Melanopsin (OPN4) is a light-sensing protein found in skin and retina cells. A new study conducted at the University of São Paulo (USP) in Brazil suggests that OPN4 can also participate in the development and progression of melanoma, the most aggressive type of skin cancer.
In experiments with animals and genetically modified cells at the Comparative Physiology of Pigmentation Laboratory belonging to the Institute of Biosciences (IB-USP), the researchers showed that the disease advances more slowly when this protein is not functional. The findings are reported in an article published in Communications Biology.
Although other groups had already shown that opsins are involved in cancer, this is the first such finding for melanoma, which accounts for 5% of malignant skin tumors and 80% of all deaths from cancer.
The basis for the study was an investigation by the same group using models of melanocytes (melanin-producing skin cells) to show that melanopsin was expressed in these cells and participated in processes such as pigmentation, biological clock adjustment, and even cell death due to ultraviolet A radiation.
The latest study used the DNA editing technique known as CRISPR to alter the sequence of the gene Opn4 and create a stable melanoma cell model with a non-functional version of the protein.
“When we created the knockout cells [without a functional OPN4 gene], we realized they had a very different phenotype: they grew less and displayed reduced proliferative capacity. We wondered why and decided to find out whether melanopsin played a role in melanoma progression or carcinogenesis,” said Leonardo Vinícius Monteiro de Assis, first author of the article and currently a researcher at the University of Lübeck in Germany. Assis partnered on the study with José Thalles Lacerda, the second author of the article.

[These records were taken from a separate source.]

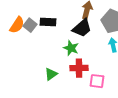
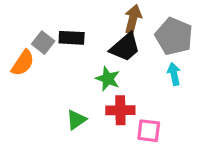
orange semicircle: (17, 25) -> (23, 63), moved

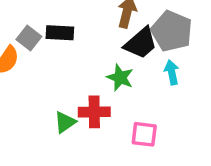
black trapezoid: (125, 47) -> (141, 43), moved
green star: (108, 79) -> (120, 78), moved
red cross: (120, 110) -> (94, 112), moved

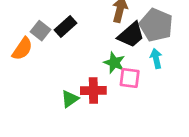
black rectangle: (60, 33) -> (66, 26), turned -45
pink square: (144, 134) -> (130, 78), moved

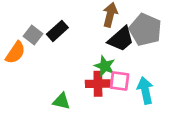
cyan arrow: (156, 58) -> (145, 90), moved, size x1.4
red cross: (93, 91) -> (98, 84), moved
green triangle: (70, 99) -> (61, 101), turned 48

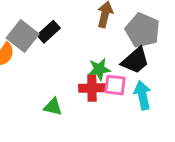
gray square: (33, 35) -> (23, 36), size x1.5
black trapezoid: (121, 39) -> (135, 61), moved
green star: (105, 66) -> (99, 69), turned -30

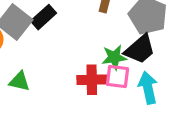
green star: (99, 69) -> (114, 57), moved
green triangle: (53, 107) -> (19, 81), moved

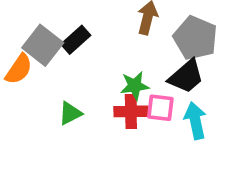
green star: (114, 57) -> (135, 86), moved
green triangle: (19, 81) -> (70, 113), moved, turned -40

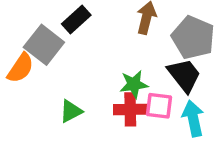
black rectangle: (76, 40) -> (76, 20), moved
black trapezoid: (186, 76) -> (184, 75), turned -87

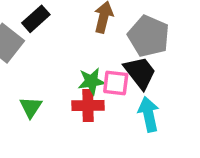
pink square: (159, 106) -> (116, 83), moved
green triangle: (71, 111) -> (31, 107), turned -30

The theory was confirmed first in experiments performed in vitro and then in animals. Tumor cells containing the non-functional version of OPN4 grew less and more slowly than wild-type cells (without modification of OPN4). The discovery was later confirmed using proteomics and data from public databases.
“In sum, we showed that cell growth decreases in melanoma when you remove OPN4. This is basically due to two processes that aren’t necessarily related but can be: increased activation of the immune system, although we don’t yet know why; and a very significant reduction in signaling by GTPases, proteins resembling tiny motors that play a role in cell cycle progression and are greatly reduced in these tumors,” Assis said.
The study also revealed that MITF (microphthalmia-associated transcription factor), a very important transcription factor in melanoma, is also much less expressed in cells with the non-functional version of melanopsin.
According to Assis, all these findings together suggest for the first time that melanopsin acts as an oncogene in melanoma, i.e., that it is associated with the development and growth of this type of cancer. Until now, melanopsin had never been linked to the development of tumors. More experiments on melanoma cell lines and other approaches are still needed to arrive at a definitive confirmation of this role.
The Comparative Physiology of Pigmentation Laboratory, led by physiologist Ana Maria de Lauro Castrucci, is one of only a few research groups worldwide to have demonstrated (in 2018) that melanopsin also detects temperature, acting independently as a thermosensor and a photosensor. With the new information, it has now added one more important aspect by showing that the molecule can become a promising therapeutic tool in the future.
“Melanopsin could be explored for the treatment of melanoma, and this opens up a new avenue for research on its role in other diseases, such as those of the liver, where opsins are also present,” Assis said.
Castrucci’s lab is currently investigating the systemic role of melanopsin in organs it is not classically known to influence, such as fatty tissue, the liver, and the heart, among others.